En dernier lieu, ces hausses de crédits renforcés pour les outre-mer, en proportion du poids de leur population (3,3 %) dans la population nationale, restent insuffisantes au regard des besoins et du point bas d'où les territoires les plus en retard partent. Une augmentation plus forte des crédits ne garantirait pas nécessairement un rattrapage accéléré, la capacité à consommer des crédits soudainement majorés butant sur la disponibilité des ressources humaines et l'ingénierie. En revanche, une montée en puissance planifiée est indispensable pour se projeter à 10 ans minimum.

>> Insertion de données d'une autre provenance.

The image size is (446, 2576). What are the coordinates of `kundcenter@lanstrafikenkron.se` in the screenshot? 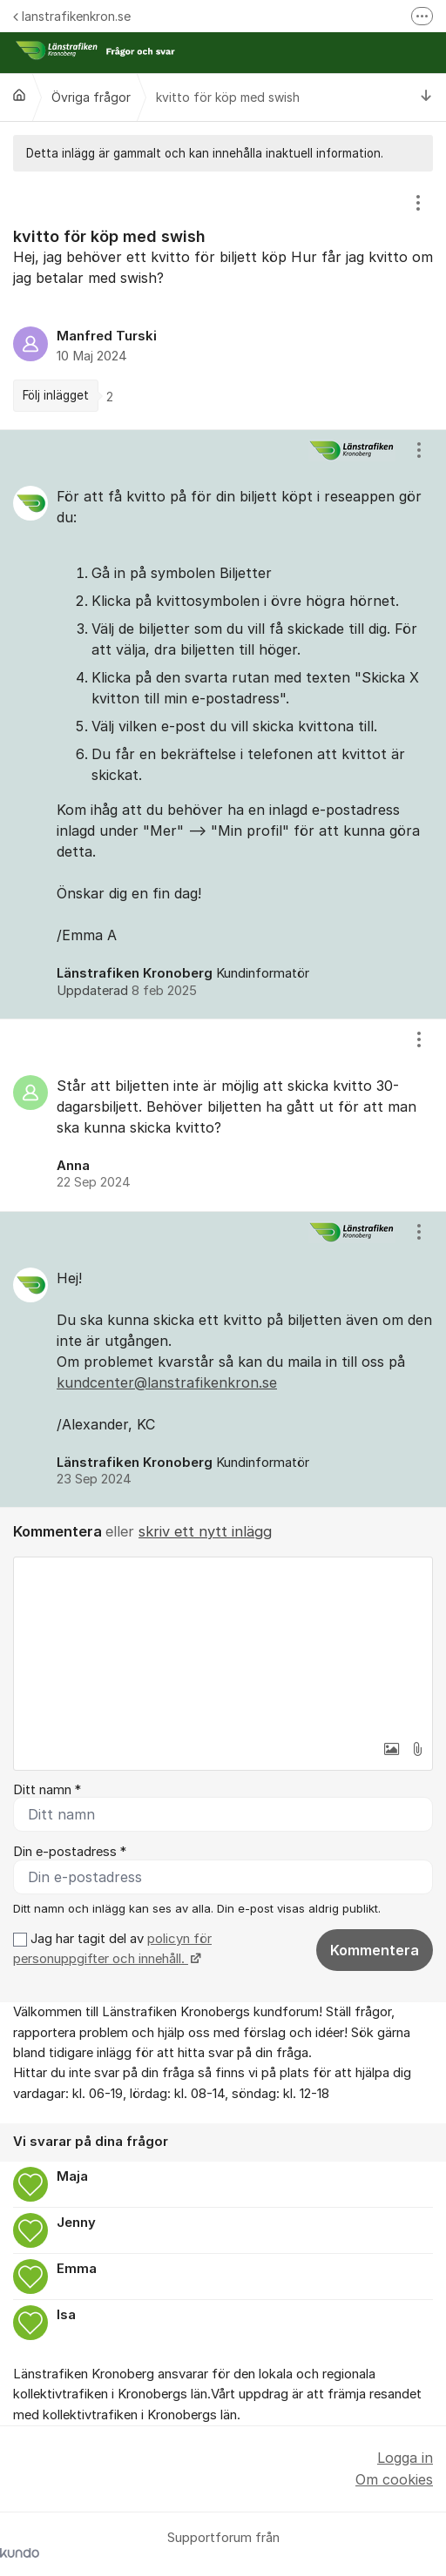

Recommandation n° 9 : Compléter le plan 50 000 solutions par un plan handicap outre-mer de rattrapage à 10 ans, en particulier pour la Guyane, Mayotte, Saint-Barthélemy et Saint-Martin.

3. Mieux planifier pour éviter les ruptures de parcours

Au cours des auditions, et tout particulièrement au cours du déplacement en Guadeloupe, à Saint-Martin et Saint-Barthélemy, la mission a perçu le défaut de planification des politiques de handicap. Ce défaut concerne aussi bien l'ouverture des places en ESMS que la formation des personnels divers amenés à intervenir (enseignants, médico-sociaux, administratifs...).

La principale conséquence est l'absence de prise en charge et des ruptures de parcours dévastatrices.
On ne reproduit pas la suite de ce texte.